Create a small command that accepts an input file and output path:

```ts
import fs from 'node:fs/promises';
import { transcribeWithOpenAI } from '../providers/openai-transcription';

const input = process.argv[2];
const output = process.argv[3] ?? 'transcript.md';

if (!input) {
console.error('Usage: npm run transcribe -- ./sample.mp3 transcript.md');
process.exit(1);
}

const transcript = await transcribeWithOpenAI(input);
await fs.writeFile(output, `${transcript}\n`, 'utf8');

console.log(`Transcript written to ${output}`);
```

Then expose it in `package.json`:

```json
{
"scripts": {
"transcribe": "tsx src/commands/transcribe.ts"
}
}
```

Now the workflow is simple enough for repeat use:

```bash
npm run transcribe -- ./sample.mp3 transcript.md
```

## Step 6: Add Groq or Another Provider

To support another API, create a second provider with the same return contract:

```ts
export async function transcribeWithGroq(inputPath: string): Promise<string> {
if (!process.env.GROQ_API_KEY) {
throw new Error('GROQ_API_KEY is required');
}

// Call the provider's audio transcription endpoint here.
// Return only the final transcript string.
return '';
}
```

Then choose the provider with an environment variable or CLI flag:

```bash
TRANSCRIPTION_PROVIDER=openai npm run transcribe -- ./sample.mp3 transcript.md
```

A provider switch is cleaner than duplicating commands for every API.

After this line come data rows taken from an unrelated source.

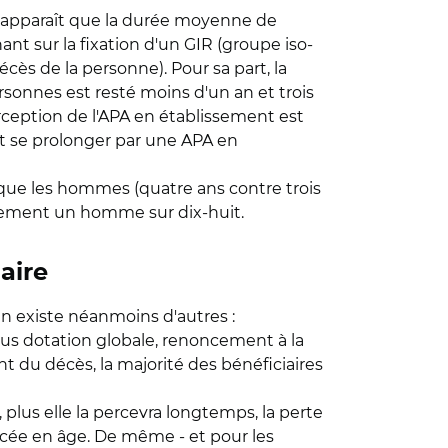
il apparaît que la durée moyenne de
nt sur la fixation d'un GIR (groupe iso-
cès de la personne). Pour sa part, la
ersonnes est resté moins d'un an et trois
perception de l'APA en établissement est
t se prolonger par une APA en
 que les hommes (quatre ans contre trois
eulement un homme sur dix‐huit.
aire
 en existe néanmoins d'autres :
s dotation globale, renoncement à la
 du décès, la majorité des bénéficiaires
plus elle la percevra longtemps, la perte
ancée en âge. De même - et pour les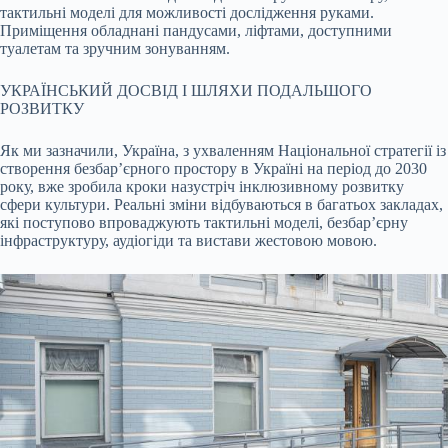
тактильні моделі для можливості дослідження руками.
Приміщення обладнані пандусами, ліфтами, доступними
туалетам та зручним зонуванням.
УКРАЇНСЬКИЙ ДОСВІД І ШЛЯХИ ПОДАЛЬШОГО
РОЗВИТКУ
Як ми зазначили, Україна, з ухваленням Національної стратегії із
створення безбар’єрного простору в Україні на період до 2030
року, вже зробила кроки назустріч інклюзивному розвитку
сфери культури. Реальні зміни відбуваються в багатьох закладах,
які поступово впроваджують тактильні моделі, безбар’єрну
інфраструктуру, аудіогіди та вистави жестовою мовою.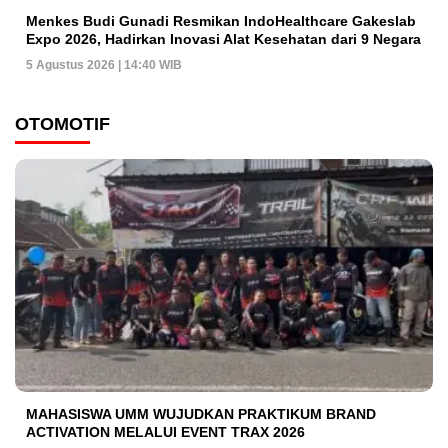
Menkes Budi Gunadi Resmikan IndoHealthcare Gakeslab
Expo 2026, Hadirkan Inovasi Alat Kesehatan dari 9 Negara
5 Agustus 2026 | 14:40 WIB
OTOMOTIF
MAHASISWA UMM WUJUDKAN PRAKTIKUM BRAND
ACTIVATION MELALUI EVENT TRAX 2026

## Step 7: Test with a Short Audio File

Before using long recordings, test the tool with a small file:

```bash
npm run transcribe -- ./sample.mp3 transcript.md
sed -n '1,40p' transcript.md
```

Check for:

- Empty transcript output.
- Authentication failures.
- Unsupported audio formats.
- Rate-limit or file-size errors.
- Incorrect language detection.

Once the short test works, try a longer recording and measure cost and latency.

## Step 8: Improve the Transcript

Raw transcripts are useful, but most teams need additional cleanup. Common next
steps include:

- Speaker labels for interviews or calls.
- Timestamps for subtitles and review.
- Markdown formatting for notes.
- Automatic summaries.
- Keyword extraction.
- Export to `.srt`, `.vtt`, or `.docx`.

Keep these post-processing steps separate from the provider call. That way, the
same cleanup pipeline can be reused with OpenAI, Groq, or any future provider.

## Troubleshooting

### The API key is not detected

Confirm the variable is loaded in the same shell where you run the command:

```bash
echo $OPENAI_API_KEY
```

If you use a `.env` file, load it with your runtime or a package such as
`dotenv`.

### The file format is rejected

Convert the audio to a common format such as MP3 or WAV:

```bash
ffmpeg -i input.m4a sample.mp3
```

### Large files fail

Split long audio into smaller chunks before sending it to the provider. This
also makes retries cheaper when a single request fails.

## Conclusion

Sapat can be used as a practical base for a small AI transcription workflow. By
running it inside Daytona, keeping credentials in environment variables, and
isolating provider-specific code, you get a setup that is reproducible, safe,
and easy to extend. Start with one provider, test with short audio, then add
more APIs or transcript cleanup steps as your workflow grows.